Others, like Christopher B. Summers of the Maryland Public Policy Institute, view Baltimore's plan as "one of the weakest attempts at cutting property taxes in the Northern Hemisphere." He would rather the city made a much more dramatic move on the theory that property values would eventually rise and offset much of the lost revenue.

Perhaps that might work. But no community voluntarily takes that kind of risk. An incremental approach can be like the Colorado River: It may not cut through a lot of rock in any given year, but eventually, its ceaseless efforts create the Grand Canyon.

And while we sympathize with Ms. Clarke, her thinking is far too short-term. Until Baltimore corrects its property tax situation, the city will be perpetually facing unpleasant choices and sacrifices. Only when middle-class and more affluent people find the city a good place to live and then choose to move here (or stay here) will its long-term financial future be more sound.

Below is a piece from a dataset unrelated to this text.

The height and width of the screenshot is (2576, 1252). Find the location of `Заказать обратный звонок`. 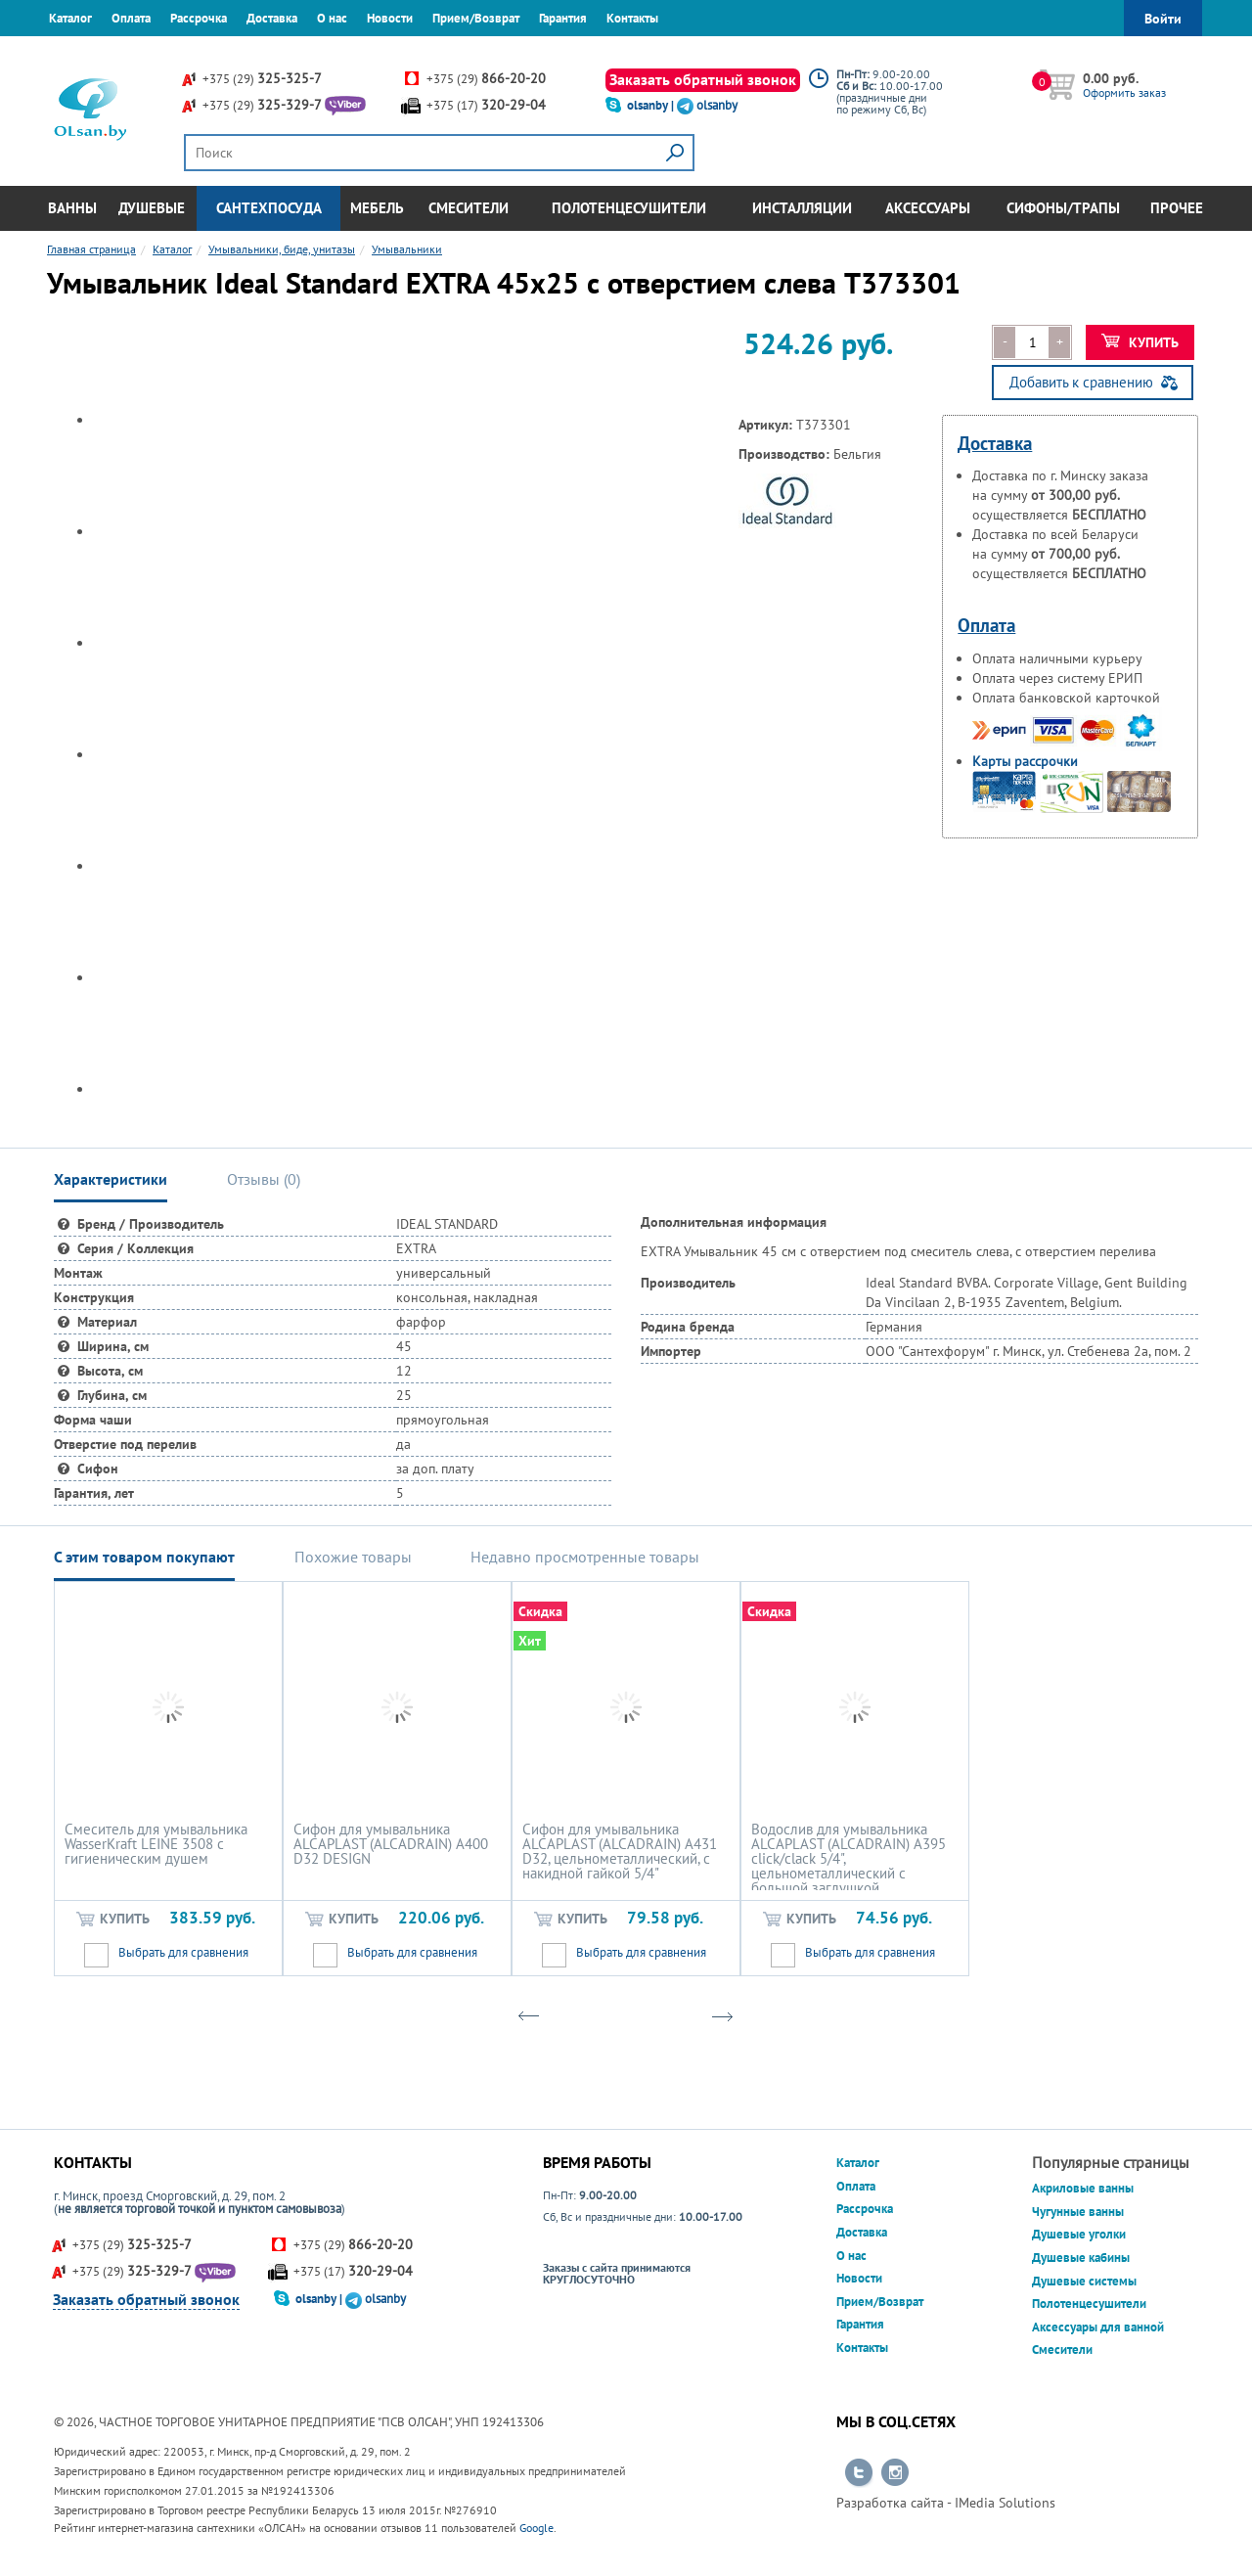

Заказать обратный звонок is located at coordinates (702, 79).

Admittedly, it's not hard to find reasons to keep the status quo — particularly in these economically uncertain times. Today it may be a fire station on the chopping block. Tomorrow, it could be a pool or even a school that is slated to be closed.

That's just one reason why Mr. Summers and others question Baltimore's resolve. The mayor plans to "pay" for the tax cut through revenues from a slots parlor that hasn't even been built yet. What happens if it isn't — or if the casino performs below expectations?

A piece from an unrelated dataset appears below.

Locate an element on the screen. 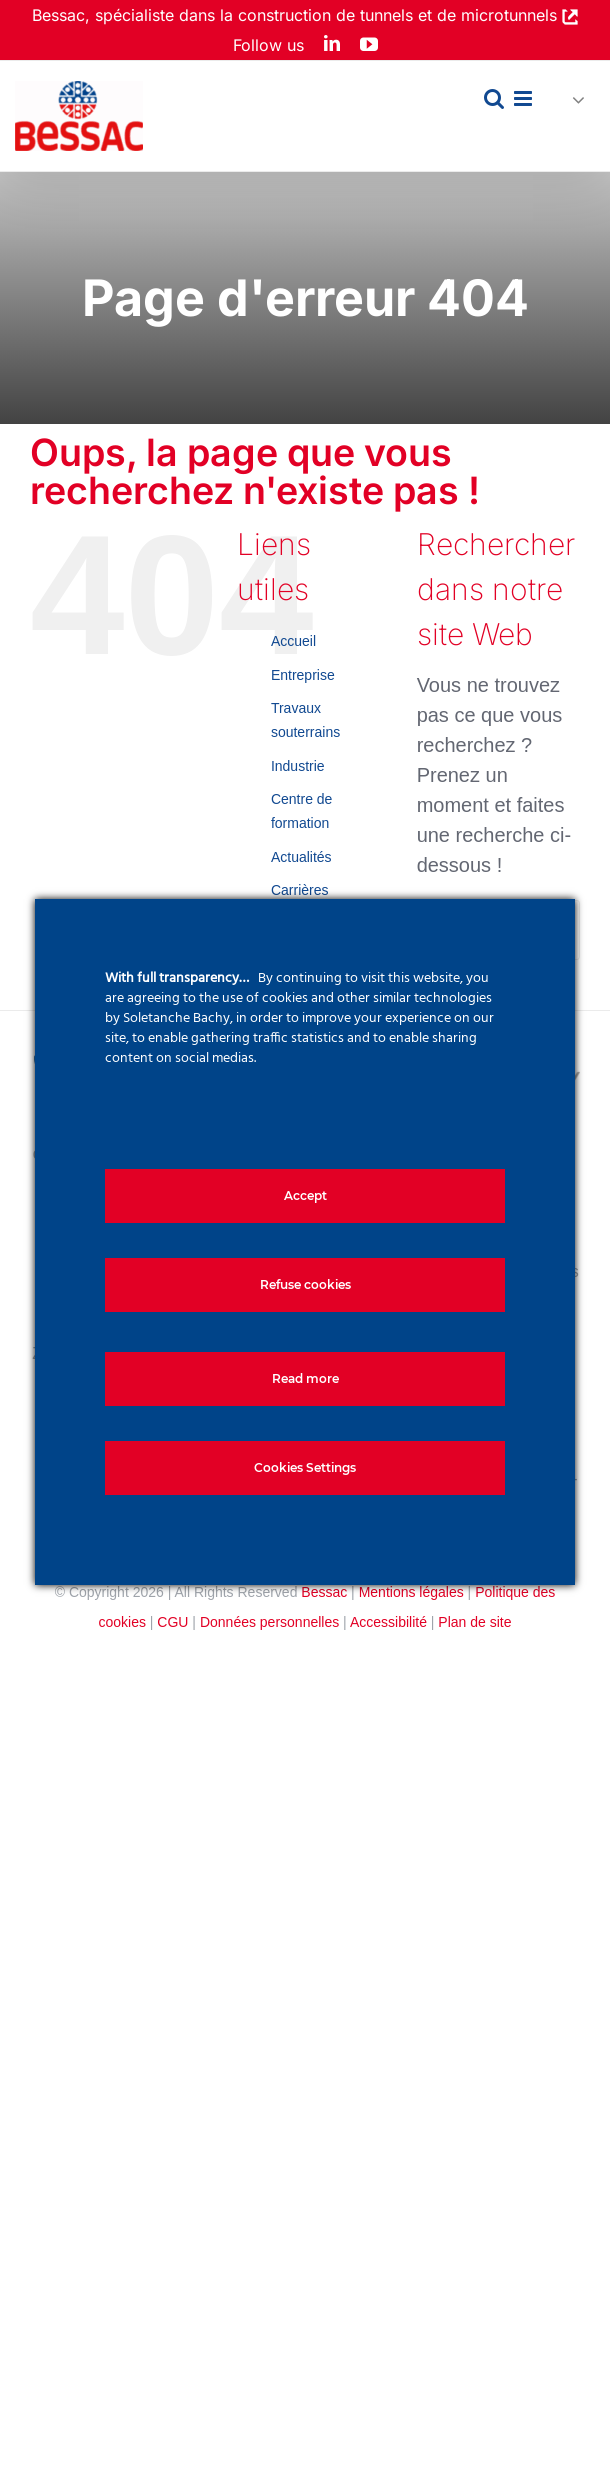  Actualités is located at coordinates (301, 857).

While we believe the slots parlor will be built (and is likely to be successful), Baltimore should stick to its budget "diet" regardless. It isn't a question of sacrifice, but just the opposite. Once the tax rate drops sufficiently, property values are bound to rise, and the real estate market will become more robust. That will not only generate more property tax revenues but boost the economy and create jobs, which is what the city needs more than anything.

That's not just wishful thinking. It's how markets work. But only if the city sticks to the plan. Tiny tax break by tiny tax break, Baltimore can drop its excessive tax rate. And that approach doesn't preclude more aggressive action if the city can find a way to manage it without putting core services at risk.

By itself, next year's tax break is meaningless, a couple of fast-food lunches for the family. But in the context of growing the city's tax base, it could be super-size — the first step toward a more prosperous and sustainable Baltimore.